Menores de idade são proibidos de frequentar os 156.000 cybercafés da China, mas o Ministério afirma que essa lei não é obedecida. Há também outro grande motivo pelo qual é tão difícil defender os cybercafés chineses: há, dentro de cada cabine esfumaçada disposta de forma industrial, um adolescente espinhento que passa dias ali.

A motivação por trás desse ataque aos cybercafés ilegais vai além do desejo de transformar a imagem nerd e nojenta desses lugares em algo mais apresentável. Esse cerco está ligado a indícios de que os cybercafés estão ligados, ainda que muitas vezes perifericamente, a diversos tipos de crimes, desde o acesso à pornografia ilegal e sites de apostas a assassinatos.

Em outubro, três jovens com idades de 11 a 13 anos mataram um professor na província de Hunan. Duas das crianças foram presas alguma horas depois em um cybercafé. E em julho, um garoto de 17 anos de Gongguan, uma cidade na província de Guangdong, foi assassinado em um cybercafé por um colega, que cortou sua garganta após uma briga.

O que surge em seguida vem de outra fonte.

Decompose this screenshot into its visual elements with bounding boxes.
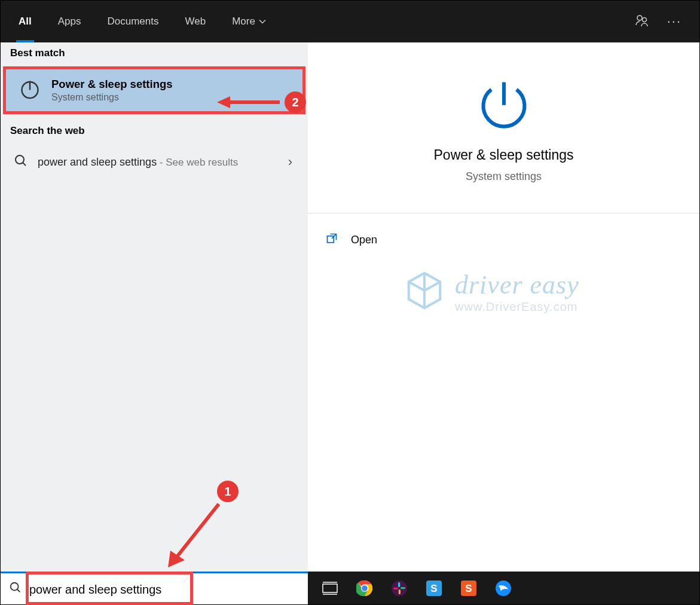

Histórias sobre as infinitas horas que os clientes passam na frente das telas de computador são corriqueiras o bastante para ferir a imagem da cultura de cybercafés da China. Mês passado, a mídia chinesa noticiou o caso de uma mulher de 24 anos da província de Zhejiang que foi encontrada uma década depois de fugir de casa por causa de uma briga de famíla. A jovem foi pega pela polícia depois de usar uma identidade falsa para entrar em um cybercafé. Ela contou às autoridades que vivia de doações e que jogava videogames durante o dia.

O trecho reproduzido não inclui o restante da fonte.